Weinbotschaft. Im Weinkeller wildern.

Wild, Braten, WeinWoran merken wir den aktuellen Einzug des Herbstes? Die Tage werden kürzer, die Nächte länger, das Laub fällt von den Bäumen und der kalte Wind pfeift durch die Strassen  – und natürlich hat auch wieder die Wildsaison auf Österreichs Tellern begonnen. In der heimischen Gastronomie und auch im Handel finden wir jetzt eine Fülle verschiedenster Wildgerichte im Angebot und auf der Karte. Und als Sommelier komme ich nicht drum herum, einen guten Tropfen Wein dazu anzubieten. Aber was sollten wir zu was trinken, was passt denn am besten?

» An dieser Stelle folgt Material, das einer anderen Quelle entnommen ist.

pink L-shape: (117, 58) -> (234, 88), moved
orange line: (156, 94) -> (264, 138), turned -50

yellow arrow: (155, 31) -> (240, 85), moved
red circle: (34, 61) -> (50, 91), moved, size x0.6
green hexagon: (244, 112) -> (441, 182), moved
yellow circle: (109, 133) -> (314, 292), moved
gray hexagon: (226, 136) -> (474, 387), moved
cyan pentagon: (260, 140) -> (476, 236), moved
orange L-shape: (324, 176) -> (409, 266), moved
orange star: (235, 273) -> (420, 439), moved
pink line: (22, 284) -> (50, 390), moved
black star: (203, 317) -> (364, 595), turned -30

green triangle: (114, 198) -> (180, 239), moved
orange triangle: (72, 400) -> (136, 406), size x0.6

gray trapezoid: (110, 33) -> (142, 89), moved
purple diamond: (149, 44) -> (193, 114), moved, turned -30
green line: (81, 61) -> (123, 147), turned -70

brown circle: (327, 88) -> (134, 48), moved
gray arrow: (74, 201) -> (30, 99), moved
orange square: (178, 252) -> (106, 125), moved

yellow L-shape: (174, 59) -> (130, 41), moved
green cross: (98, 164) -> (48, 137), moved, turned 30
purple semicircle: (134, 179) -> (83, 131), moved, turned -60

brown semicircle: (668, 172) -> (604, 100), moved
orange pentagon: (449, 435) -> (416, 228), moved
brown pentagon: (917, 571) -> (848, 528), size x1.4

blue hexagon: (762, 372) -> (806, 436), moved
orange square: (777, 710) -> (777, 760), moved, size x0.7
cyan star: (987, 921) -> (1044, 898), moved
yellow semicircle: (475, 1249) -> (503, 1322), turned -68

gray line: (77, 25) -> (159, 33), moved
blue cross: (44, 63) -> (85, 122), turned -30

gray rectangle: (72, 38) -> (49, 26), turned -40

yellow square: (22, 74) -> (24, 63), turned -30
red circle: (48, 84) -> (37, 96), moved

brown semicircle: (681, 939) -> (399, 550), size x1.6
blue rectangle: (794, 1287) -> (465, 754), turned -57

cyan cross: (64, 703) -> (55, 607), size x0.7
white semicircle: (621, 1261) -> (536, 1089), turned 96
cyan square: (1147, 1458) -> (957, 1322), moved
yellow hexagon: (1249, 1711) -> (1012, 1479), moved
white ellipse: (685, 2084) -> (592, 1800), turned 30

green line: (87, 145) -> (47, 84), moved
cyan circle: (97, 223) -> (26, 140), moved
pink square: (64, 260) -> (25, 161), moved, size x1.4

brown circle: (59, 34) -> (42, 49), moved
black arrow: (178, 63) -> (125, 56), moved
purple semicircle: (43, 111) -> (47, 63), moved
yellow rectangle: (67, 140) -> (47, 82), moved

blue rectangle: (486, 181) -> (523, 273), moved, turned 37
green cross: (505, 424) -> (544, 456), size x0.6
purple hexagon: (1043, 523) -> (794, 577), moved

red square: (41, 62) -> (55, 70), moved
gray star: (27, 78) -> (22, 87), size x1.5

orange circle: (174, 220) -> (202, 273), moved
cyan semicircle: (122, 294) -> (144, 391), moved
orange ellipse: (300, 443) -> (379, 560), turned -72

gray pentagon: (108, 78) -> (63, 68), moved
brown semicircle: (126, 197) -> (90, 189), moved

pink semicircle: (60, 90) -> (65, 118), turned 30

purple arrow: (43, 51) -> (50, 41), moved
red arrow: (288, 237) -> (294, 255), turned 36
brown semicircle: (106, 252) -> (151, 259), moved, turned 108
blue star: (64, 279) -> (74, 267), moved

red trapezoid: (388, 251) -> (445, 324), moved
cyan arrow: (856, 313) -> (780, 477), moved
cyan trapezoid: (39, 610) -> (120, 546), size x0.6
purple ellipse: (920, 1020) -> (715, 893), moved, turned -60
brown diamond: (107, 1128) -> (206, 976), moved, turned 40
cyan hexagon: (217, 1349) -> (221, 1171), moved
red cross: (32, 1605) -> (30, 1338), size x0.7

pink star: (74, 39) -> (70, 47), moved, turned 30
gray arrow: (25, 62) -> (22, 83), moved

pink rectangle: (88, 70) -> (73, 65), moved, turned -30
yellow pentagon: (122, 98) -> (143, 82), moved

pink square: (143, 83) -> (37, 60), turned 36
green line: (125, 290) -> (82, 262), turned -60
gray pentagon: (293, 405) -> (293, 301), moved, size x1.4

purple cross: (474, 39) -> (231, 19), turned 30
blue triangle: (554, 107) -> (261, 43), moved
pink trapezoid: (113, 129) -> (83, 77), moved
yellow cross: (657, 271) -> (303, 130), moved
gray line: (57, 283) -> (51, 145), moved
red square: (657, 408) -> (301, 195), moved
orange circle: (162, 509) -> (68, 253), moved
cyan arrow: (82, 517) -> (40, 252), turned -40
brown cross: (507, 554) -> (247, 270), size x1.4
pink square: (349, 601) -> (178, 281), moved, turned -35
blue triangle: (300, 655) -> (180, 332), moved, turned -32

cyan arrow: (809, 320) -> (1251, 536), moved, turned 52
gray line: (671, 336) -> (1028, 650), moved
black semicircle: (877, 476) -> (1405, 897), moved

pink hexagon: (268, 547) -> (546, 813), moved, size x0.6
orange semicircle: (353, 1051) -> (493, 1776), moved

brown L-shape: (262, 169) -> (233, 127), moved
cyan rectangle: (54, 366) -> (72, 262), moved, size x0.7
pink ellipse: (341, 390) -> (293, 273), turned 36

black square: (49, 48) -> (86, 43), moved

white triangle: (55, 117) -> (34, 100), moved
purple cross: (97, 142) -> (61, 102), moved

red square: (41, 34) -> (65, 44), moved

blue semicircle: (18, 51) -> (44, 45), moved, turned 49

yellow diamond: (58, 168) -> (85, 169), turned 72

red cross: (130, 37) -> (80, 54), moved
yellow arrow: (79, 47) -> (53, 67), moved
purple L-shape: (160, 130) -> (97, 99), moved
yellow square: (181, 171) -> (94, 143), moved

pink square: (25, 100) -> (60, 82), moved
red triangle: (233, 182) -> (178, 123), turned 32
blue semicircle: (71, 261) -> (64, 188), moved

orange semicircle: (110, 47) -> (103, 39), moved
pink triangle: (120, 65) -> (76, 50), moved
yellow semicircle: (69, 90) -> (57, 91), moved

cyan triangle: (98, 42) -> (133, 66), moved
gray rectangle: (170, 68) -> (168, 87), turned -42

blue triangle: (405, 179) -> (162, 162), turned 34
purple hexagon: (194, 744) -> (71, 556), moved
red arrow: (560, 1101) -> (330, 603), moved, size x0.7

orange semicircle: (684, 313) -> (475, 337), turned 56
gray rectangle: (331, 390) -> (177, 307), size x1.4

Die Weinbegleitung zu den Wildspeisen – wie bekanntlich auch zu allen anderen Speisen – richtet sich immer nach der Würze des Fleisches (Kräuter, Pfeffer, Wacholder), der Zubereitungsart (gebraten oder geschmort) und der Intensität der Speise und den Beilagen (Schwammerl, Knödel, Rotkraut, Maroni). Im folgenden möchte ich aber auf die einzelnen Wildfleischarten und die dazu passenden Weine näher eingehen.

Der richtige Wein zu Hirsch und Reh
Das Fleisch des Hirschkalbs und auch das des weiblichen Hirsches ist sehr feingliedrig und zart. Dazu eignen sich Merlot, St. Laurent aber auch reifere Pinot Noirs und leichte bis mittelkräftige Blaufränkisch und Zweigelt-Weine. Der männliche Hirsch, auch Hirschbulle genannt, hat im Gegenzug ein festes und muskulöses Fleisch, stärker im Geschmack und kräftiger im Aroma. Dazu darf man ruhig kräftigere Blaufränkisch genießen oder auch Cuvéeweine mit viel Kraft und Ausdruck.
Beim Reh passen sogar Weißweine gut. Diese sollten aber gereifter sein, eine geringe Säurebetonung vorweisen und im Idealfall ein wenig im Holzfass ausgebaut sein. Hier könnten je nach Winzer und Gebiet beispielsweise Chardonnay, Weißburgunder aber auch Rotgipfler passen.

Zum Wald- und Feldhase oder Wildkaninchen
Selten aber doch sind sie noch zu finden. Gerichte mit Wildhase oder Wildkaninchen. Junges Hasen- oder Kaninchenfleisch kombiniert gut mit feinen roten und weißen Burgunderweinen. Pinot Noir, Weißburgunder oder Chardonnay eignen sich hier ganz hervorragend. Reiferes, älteres Fleisch verlangt dann schon nach kräftigen Weinen, fester Blaufränkisch, Syrah oder Rotweincuvées mit viel Charakter.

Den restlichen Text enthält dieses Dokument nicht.